Question

Block is released from rest when spring is in its natural length (assume pulley is ideal and block does not strike on ground during it's motion in vertical plane then

• A. Maximum elongation in spring is $4mg/k$.
• B. Maximum elongation in spring is $2mg/k$.
• C. Maximum speed of block is $2g\sqrt{\frac{m}{k}}$.
• D. Maximum speed of block is $g\sqrt{\frac{m}{k}}$.

Answer 1

Answer: (A), (C)

The correct options are
A Maximum elongation in spring is $4mg/k$.
C Maximum speed of block is $2g\sqrt{\frac{m}{k}}$.

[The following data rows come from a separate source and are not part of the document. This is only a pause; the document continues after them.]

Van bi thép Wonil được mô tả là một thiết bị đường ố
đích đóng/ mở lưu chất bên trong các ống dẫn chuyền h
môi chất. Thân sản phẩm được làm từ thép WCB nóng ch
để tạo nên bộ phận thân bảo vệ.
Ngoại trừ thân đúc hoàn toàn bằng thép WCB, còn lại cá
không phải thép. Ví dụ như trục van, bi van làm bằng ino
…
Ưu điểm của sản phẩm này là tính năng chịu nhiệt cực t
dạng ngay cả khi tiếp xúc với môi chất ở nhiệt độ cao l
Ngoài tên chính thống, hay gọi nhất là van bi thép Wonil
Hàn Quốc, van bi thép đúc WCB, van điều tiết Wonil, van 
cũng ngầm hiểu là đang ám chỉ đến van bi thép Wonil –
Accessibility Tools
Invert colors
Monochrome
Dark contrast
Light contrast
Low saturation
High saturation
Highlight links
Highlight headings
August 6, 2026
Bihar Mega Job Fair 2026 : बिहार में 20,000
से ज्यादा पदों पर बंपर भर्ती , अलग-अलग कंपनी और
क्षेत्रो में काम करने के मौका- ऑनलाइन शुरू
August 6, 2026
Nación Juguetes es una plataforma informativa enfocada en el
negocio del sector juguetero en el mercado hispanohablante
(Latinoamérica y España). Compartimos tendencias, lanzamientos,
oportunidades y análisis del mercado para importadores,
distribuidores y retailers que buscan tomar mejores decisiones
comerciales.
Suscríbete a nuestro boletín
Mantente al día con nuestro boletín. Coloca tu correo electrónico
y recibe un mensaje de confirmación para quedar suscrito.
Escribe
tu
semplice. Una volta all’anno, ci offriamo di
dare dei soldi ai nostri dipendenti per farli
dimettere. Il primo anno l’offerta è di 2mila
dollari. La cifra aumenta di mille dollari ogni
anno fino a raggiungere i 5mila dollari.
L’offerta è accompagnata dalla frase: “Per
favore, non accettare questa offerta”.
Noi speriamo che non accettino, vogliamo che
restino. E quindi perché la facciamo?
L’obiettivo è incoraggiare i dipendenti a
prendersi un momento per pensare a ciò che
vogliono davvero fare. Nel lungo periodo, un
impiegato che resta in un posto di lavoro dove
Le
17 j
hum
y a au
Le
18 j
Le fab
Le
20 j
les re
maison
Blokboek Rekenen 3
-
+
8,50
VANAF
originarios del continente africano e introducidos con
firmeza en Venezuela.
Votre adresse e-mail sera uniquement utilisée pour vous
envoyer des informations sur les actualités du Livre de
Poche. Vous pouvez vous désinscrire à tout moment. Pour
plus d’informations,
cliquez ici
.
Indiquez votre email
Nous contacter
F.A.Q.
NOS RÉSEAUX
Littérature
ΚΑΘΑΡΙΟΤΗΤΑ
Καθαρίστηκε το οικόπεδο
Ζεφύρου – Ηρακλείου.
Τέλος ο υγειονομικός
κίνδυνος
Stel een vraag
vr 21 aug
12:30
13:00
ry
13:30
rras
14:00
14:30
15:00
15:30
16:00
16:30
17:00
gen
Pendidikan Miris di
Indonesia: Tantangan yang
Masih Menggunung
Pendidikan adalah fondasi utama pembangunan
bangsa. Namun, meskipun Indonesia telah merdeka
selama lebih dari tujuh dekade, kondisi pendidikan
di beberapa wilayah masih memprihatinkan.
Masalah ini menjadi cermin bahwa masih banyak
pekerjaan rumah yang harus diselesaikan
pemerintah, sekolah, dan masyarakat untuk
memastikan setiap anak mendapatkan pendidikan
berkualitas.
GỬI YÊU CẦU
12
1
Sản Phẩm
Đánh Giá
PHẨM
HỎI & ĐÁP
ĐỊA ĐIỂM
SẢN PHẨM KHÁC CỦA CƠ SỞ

If the maximum elongation in spring is $x_{max}$, block will move by a distance of $2x_{max}$.
By energy conservation,
$\frac{1}{2}k{x}_{max}^2=mg\left(2x_{max}\right)$
$\Rightarrow x_{max}=\frac{4mg}{k}$
At equlibrium position,
$kx=2mg\Rightarrow x=\frac{2mg}{k}$
So,$(K.E.{)}_{max}=mg(2x)-\frac{1}{2}k{x}^2=2mg(\frac{2mg}{k})-\frac{1}{2}k(\frac{2mg}{k}{)}^2$
$\frac{1}{2}m{v}_{max}^2=\frac{2m^2{g}^2}{k}$
$\Rightarrow v_{max}=2g\sqrt{\frac{m}{k}}$